What emerging applications of ISM2 antibodies show promise for reproductive biology research?

Several emerging applications of ISM2 antibodies present exciting opportunities for reproductive biology research:

• Biomarker Development: Given the observed decrease of ISM2 in preeclampsia, longitudinal studies could evaluate its potential as an early predictive biomarker. This would require careful standardization of collection protocols and establishment of reference ranges across gestational ages .

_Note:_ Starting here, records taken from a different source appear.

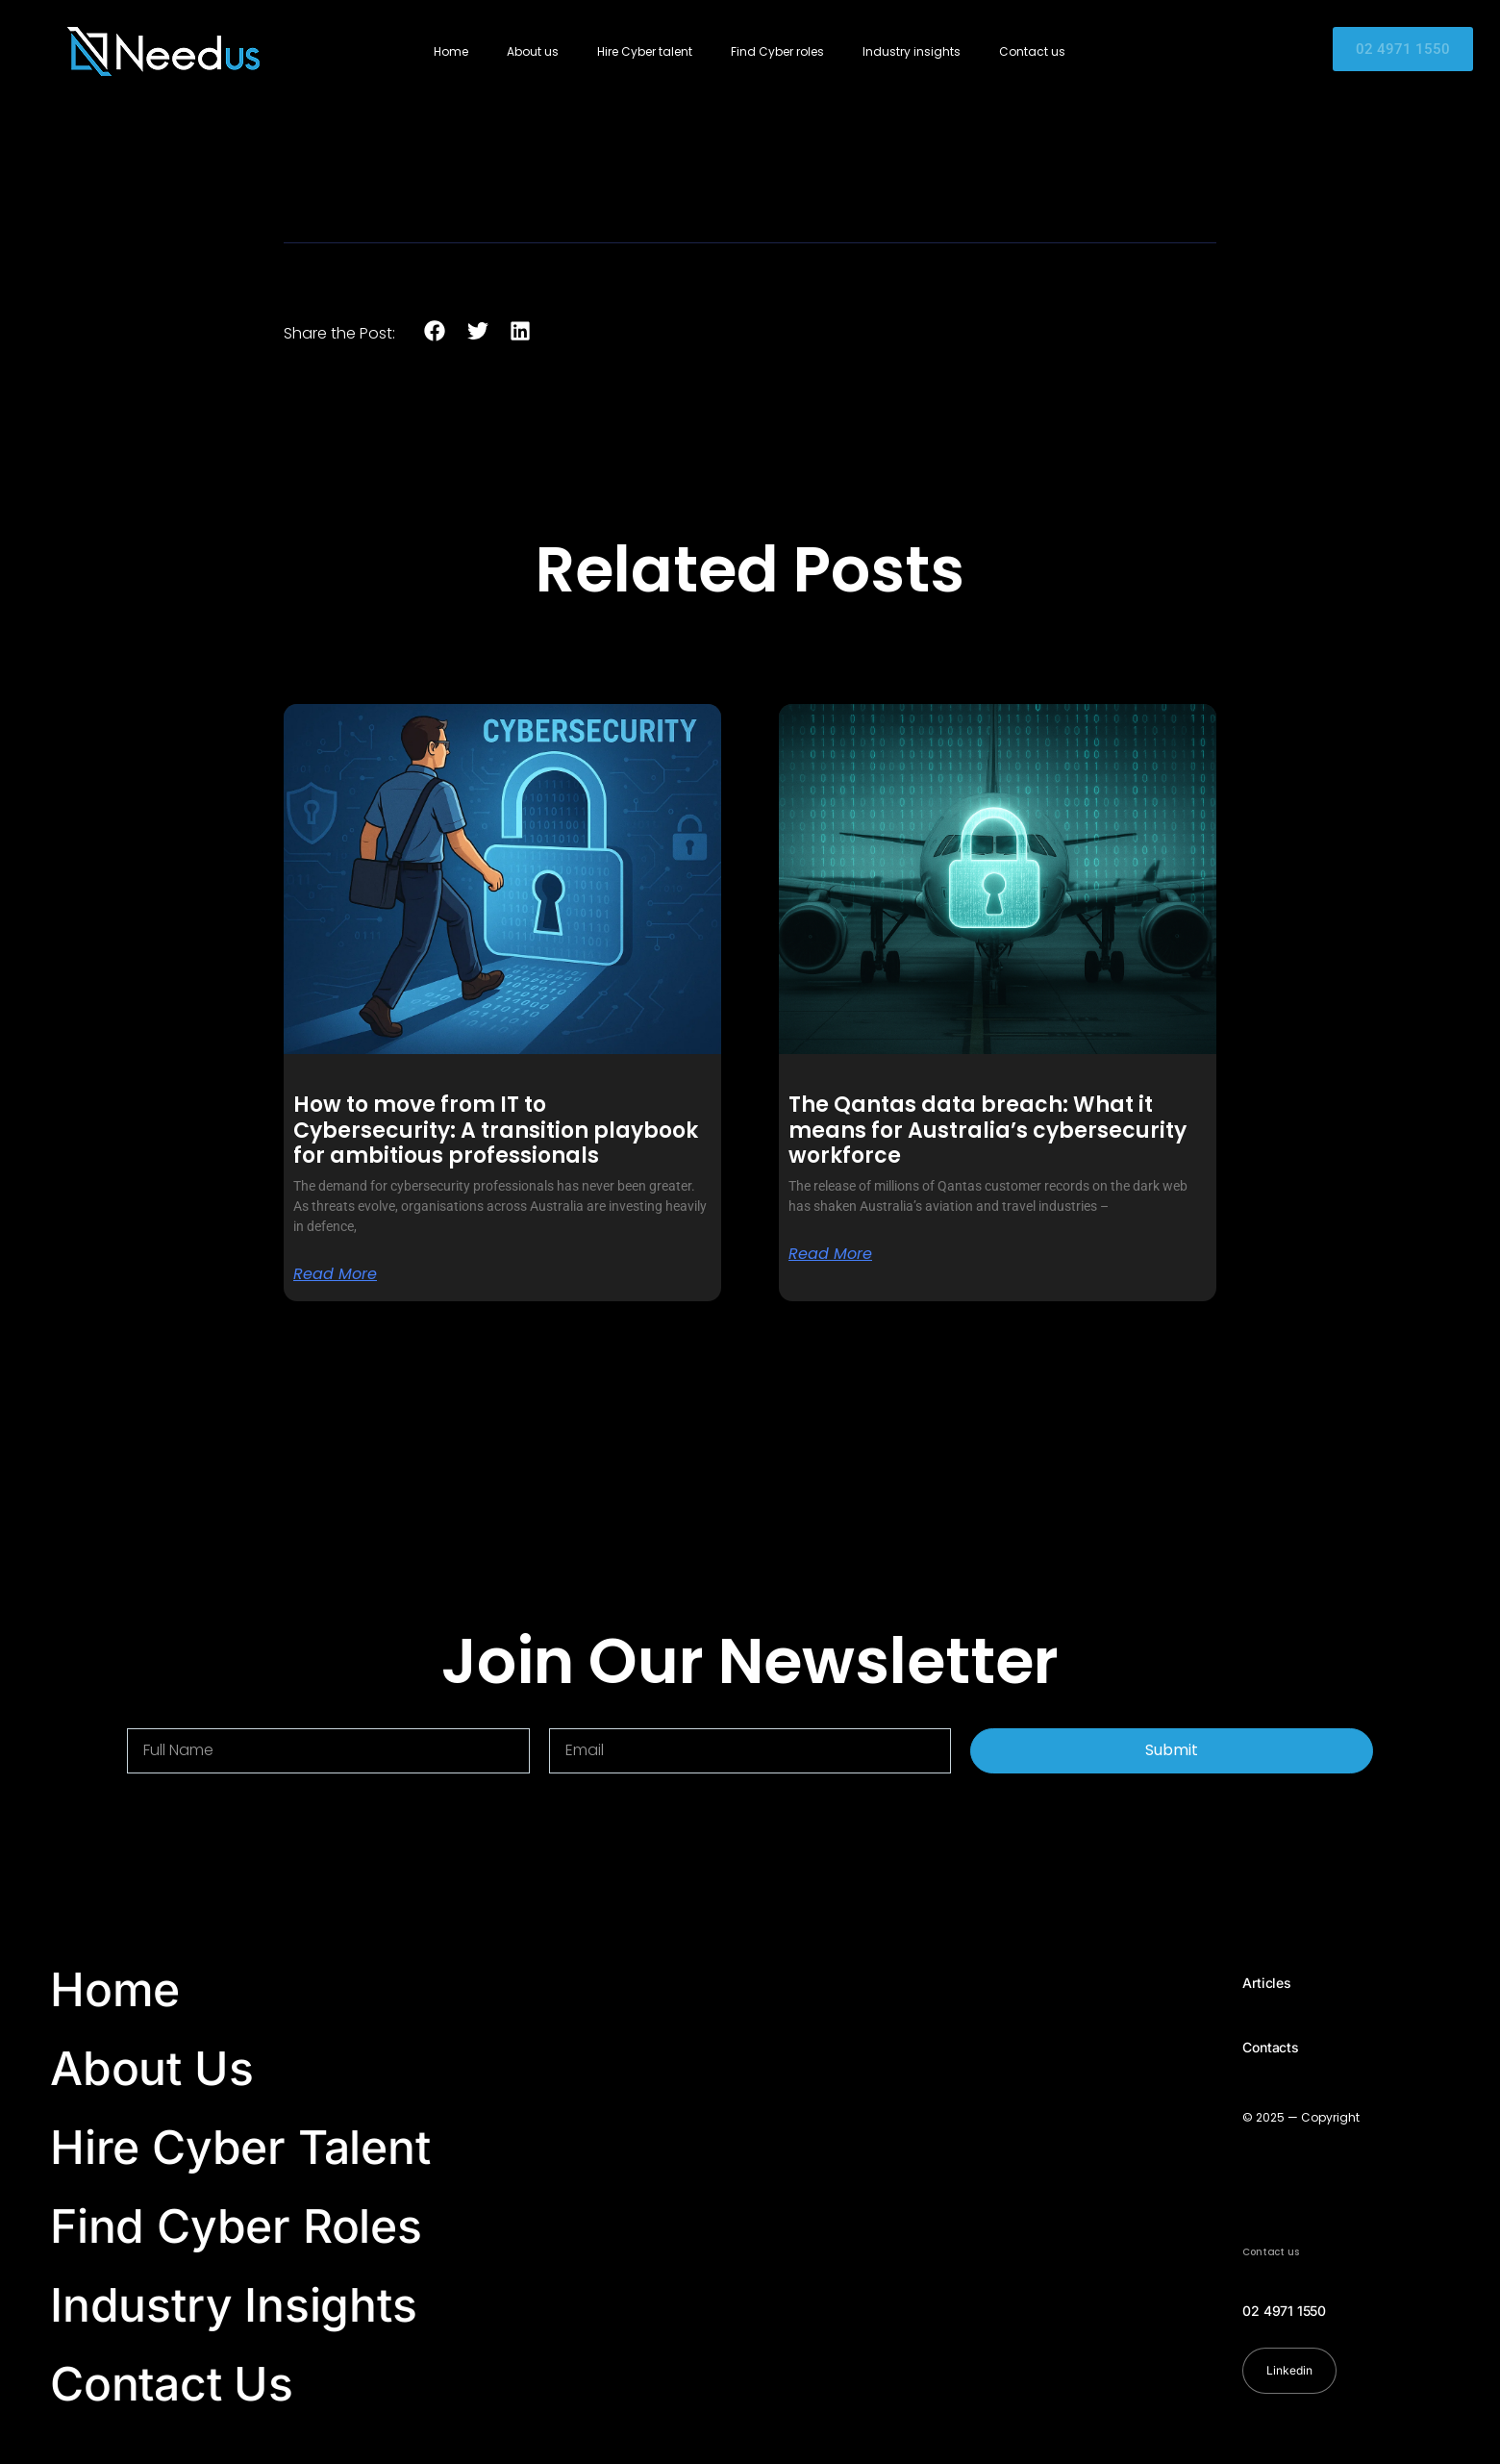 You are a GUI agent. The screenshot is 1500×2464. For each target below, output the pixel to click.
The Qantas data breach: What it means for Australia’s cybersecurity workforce (987, 1130)
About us (533, 51)
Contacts (1270, 2047)
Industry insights (911, 51)
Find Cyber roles (777, 51)
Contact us (1032, 51)
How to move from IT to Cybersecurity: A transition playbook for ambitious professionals (495, 1130)
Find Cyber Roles (236, 2226)
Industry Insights (233, 2304)
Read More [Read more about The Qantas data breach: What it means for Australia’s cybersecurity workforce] (830, 1254)
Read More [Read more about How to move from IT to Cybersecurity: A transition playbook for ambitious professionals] (335, 1274)
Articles (1266, 1982)
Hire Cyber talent (644, 51)
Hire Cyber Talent (240, 2147)
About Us (151, 2068)
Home (451, 51)
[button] (435, 331)
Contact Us (171, 2383)
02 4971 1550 (1284, 2310) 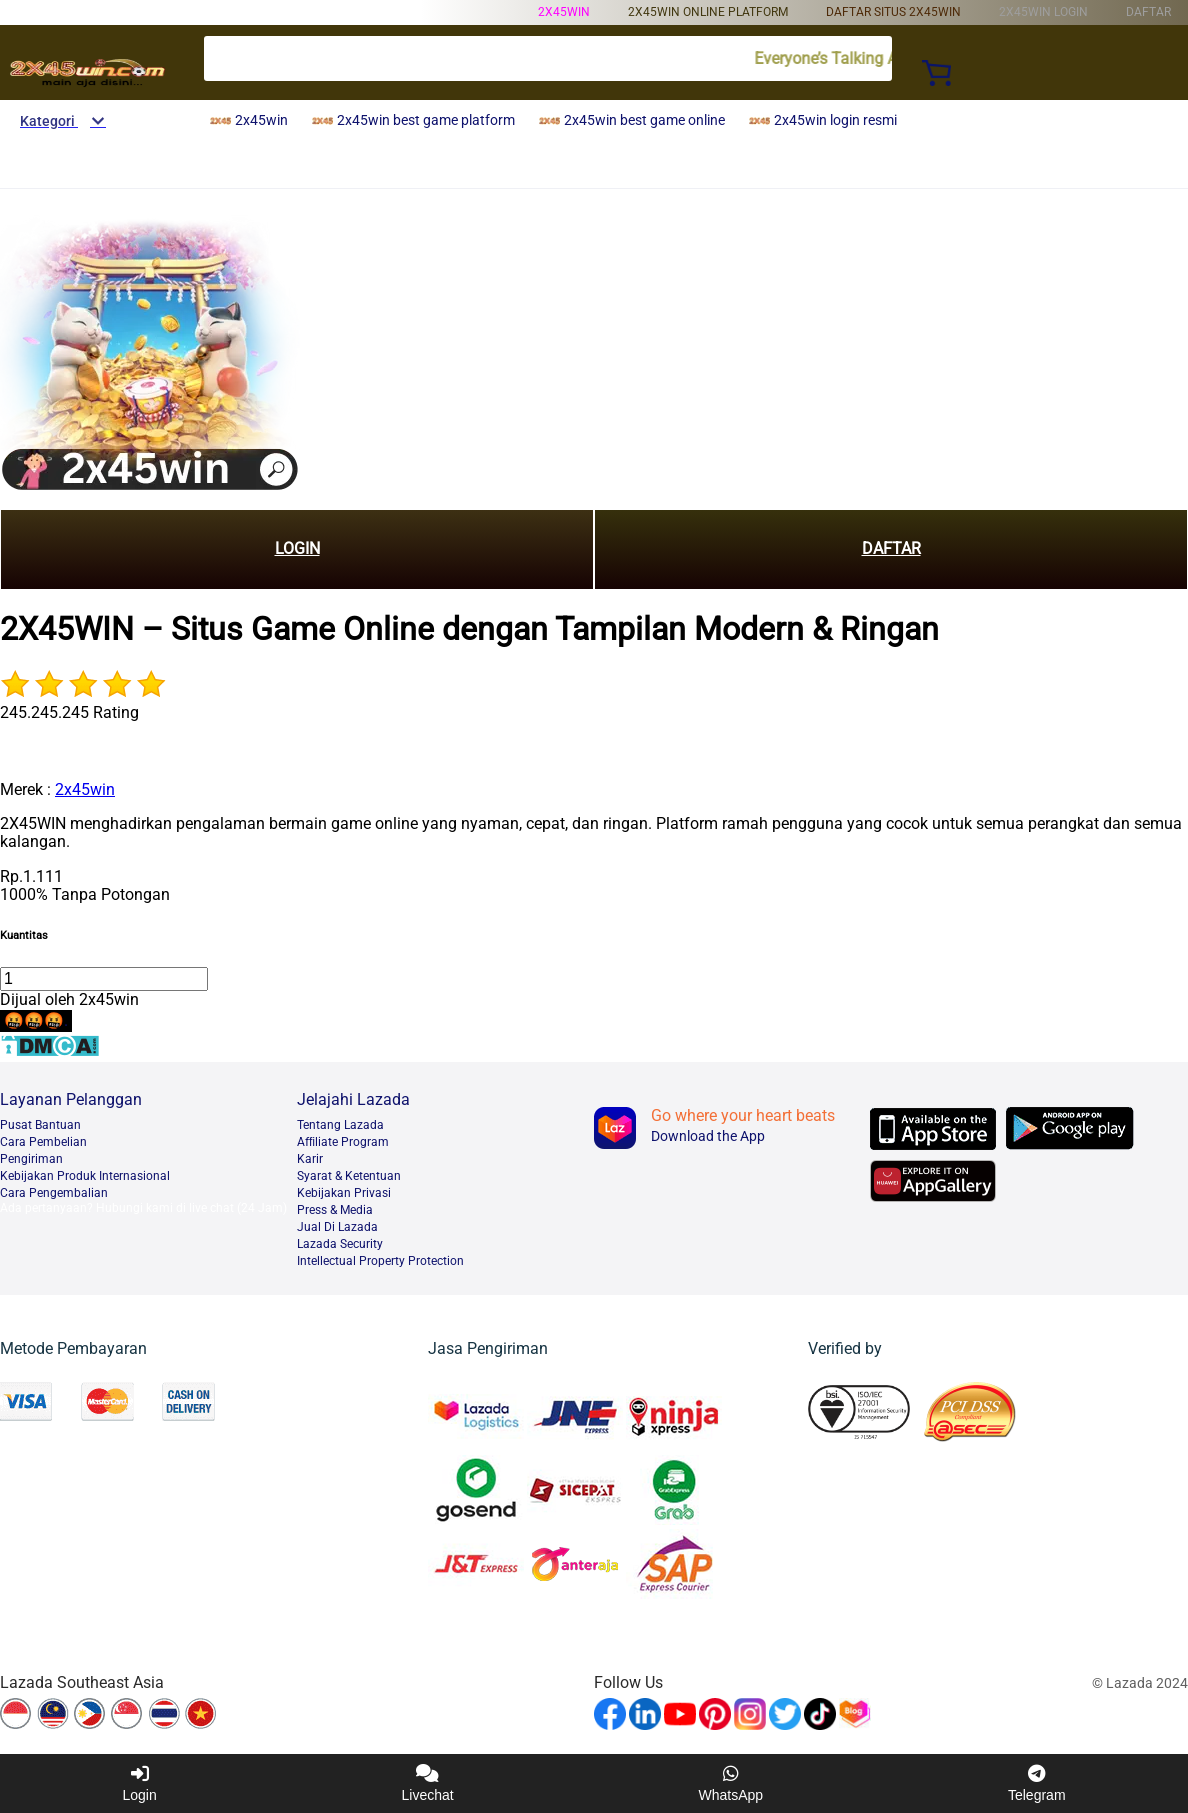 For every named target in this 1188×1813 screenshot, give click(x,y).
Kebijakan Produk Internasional (85, 1176)
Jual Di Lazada (337, 1227)
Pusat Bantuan (40, 1125)
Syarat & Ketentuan (349, 1176)
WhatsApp (731, 1783)
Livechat (428, 1783)
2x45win (564, 12)
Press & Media (335, 1210)
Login (139, 1783)
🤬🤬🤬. (36, 1020)
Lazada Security (340, 1244)
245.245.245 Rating (69, 712)
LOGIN (297, 548)
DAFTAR (891, 548)
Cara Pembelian (43, 1142)
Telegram (1037, 1783)
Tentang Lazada (340, 1125)
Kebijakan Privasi (344, 1193)
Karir (310, 1159)
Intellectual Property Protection (380, 1261)
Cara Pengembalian (54, 1193)
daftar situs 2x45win (893, 12)
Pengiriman (31, 1159)
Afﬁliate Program (343, 1142) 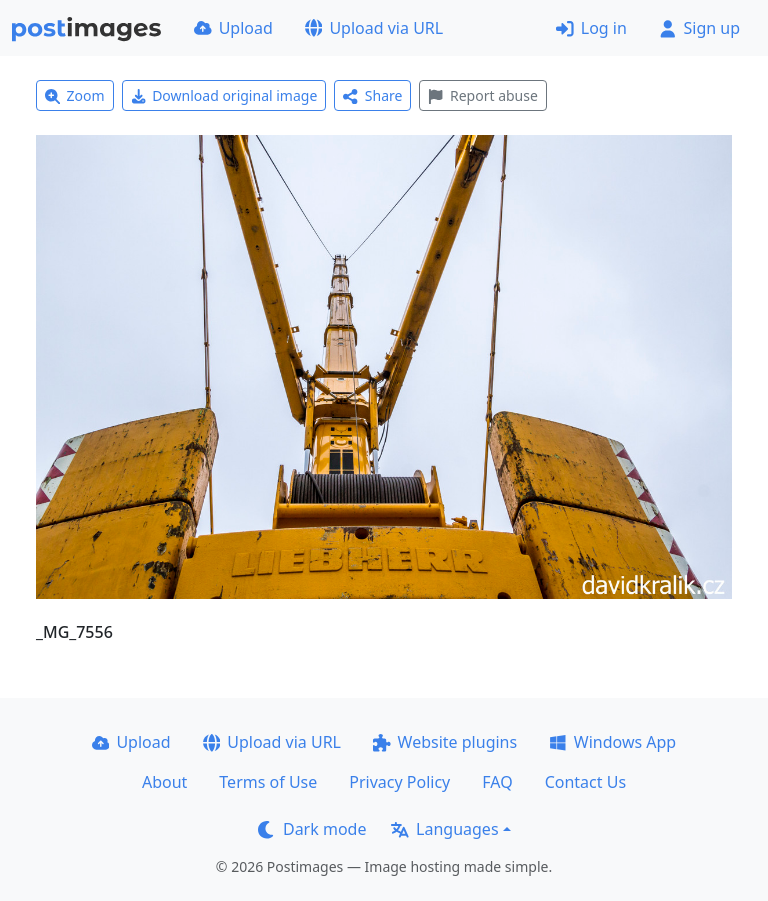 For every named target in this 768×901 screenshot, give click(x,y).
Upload (233, 28)
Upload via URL (374, 28)
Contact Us (585, 782)
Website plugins (445, 742)
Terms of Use (268, 782)
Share (372, 95)
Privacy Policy (399, 782)
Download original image (224, 95)
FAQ (497, 782)
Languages (444, 829)
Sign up (699, 28)
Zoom (75, 95)
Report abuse (482, 95)
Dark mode (312, 829)
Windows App (612, 742)
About (164, 782)
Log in (591, 28) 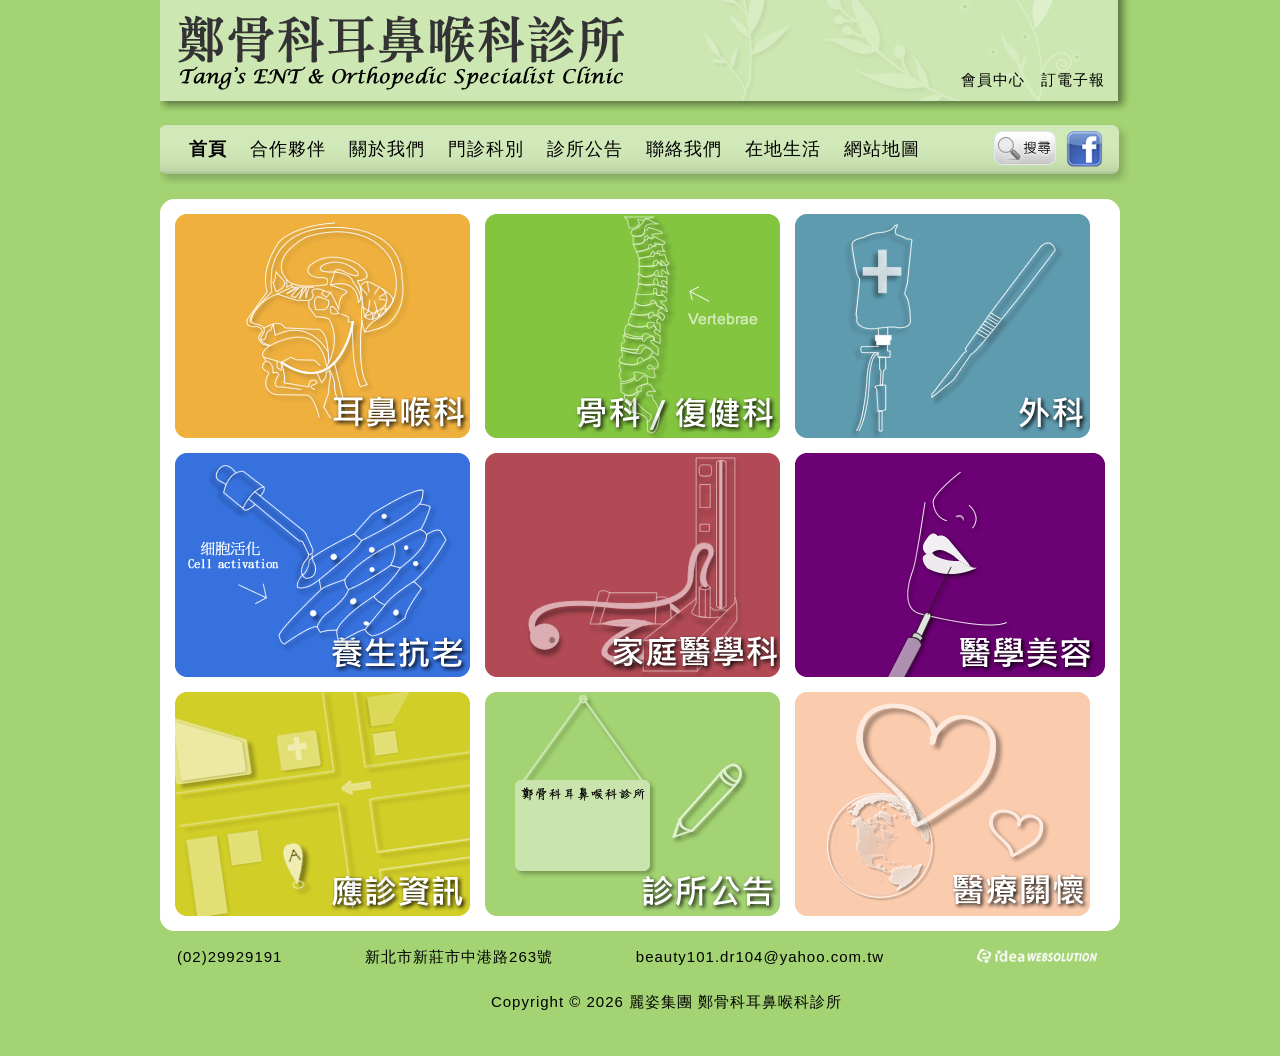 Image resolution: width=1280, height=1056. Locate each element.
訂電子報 (1073, 79)
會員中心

• Functional Studies: Combining antibody-based detection with functional assays (e.g., angiogenesis assays, cell migration, invasion assays) could elucidate ISM2's precise role in placental development and pathology.

• Single-Cell Analysis: Application of ISM2 antibodies in single-cell protein profiling techniques could reveal cell-specific expression patterns within the heterogeneous placental tissue, potentially identifying specific cellular sources of ISM2 and their alteration in pathological conditions.

• Therapeutic Target Evaluation: The potential angiogenic function of ISM2 suggests it could be investigated as a therapeutic target. Neutralizing antibodies against ISM2 could be tested in appropriate models to evaluate effects on pathological angiogenesis.

• Multi-omics Integration: Combining antibody-based protein detection with genomic, transcriptomic, and metabolomic data could provide comprehensive insights into ISM2 regulation and function in reproductive processes.

How might ISM2 antibodies contribute to understanding the molecular mechanisms of preeclampsia?

ISM2 antibodies offer significant potential for elucidating preeclampsia mechanisms:

• Temporal Expression Patterns: Using ISM2 antibodies to track expression changes throughout normal pregnancy and in preeclampsia development could identify critical timepoints when ISM2 dysregulation begins .

• Signaling Pathway Analysis: Combining ISM2 detection with phospho-specific antibodies against downstream signaling molecules could map the signaling networks influenced by ISM2 in placental tissue.

• Co-localization Studies: Dual immunofluorescence staining with ISM2 antibodies and markers of specific placental cell types (trophoblasts, endothelial cells) could identify the cellular sources and targets of ISM2 action.

• Functional Blocking Studies: In appropriate ex vivo models (such as placental explants), blocking antibodies against ISM2 could help determine whether reduced ISM2 is causative or consequential in preeclampsia pathophysiology.

• Comparative Studies: Systematic analysis of ISM2 expression in different hypertensive disorders of pregnancy (preeclampsia, gestational hypertension, chronic hypertension) could clarify whether ISM2 reduction is specific to preeclampsia or a general feature of pregnancy-related hypertensive conditions .

By implementing these advanced approaches, researchers can leverage ISM2 antibodies to gain deeper insights into the complex pathophysiology of preeclampsia and potentially identify new therapeutic targets.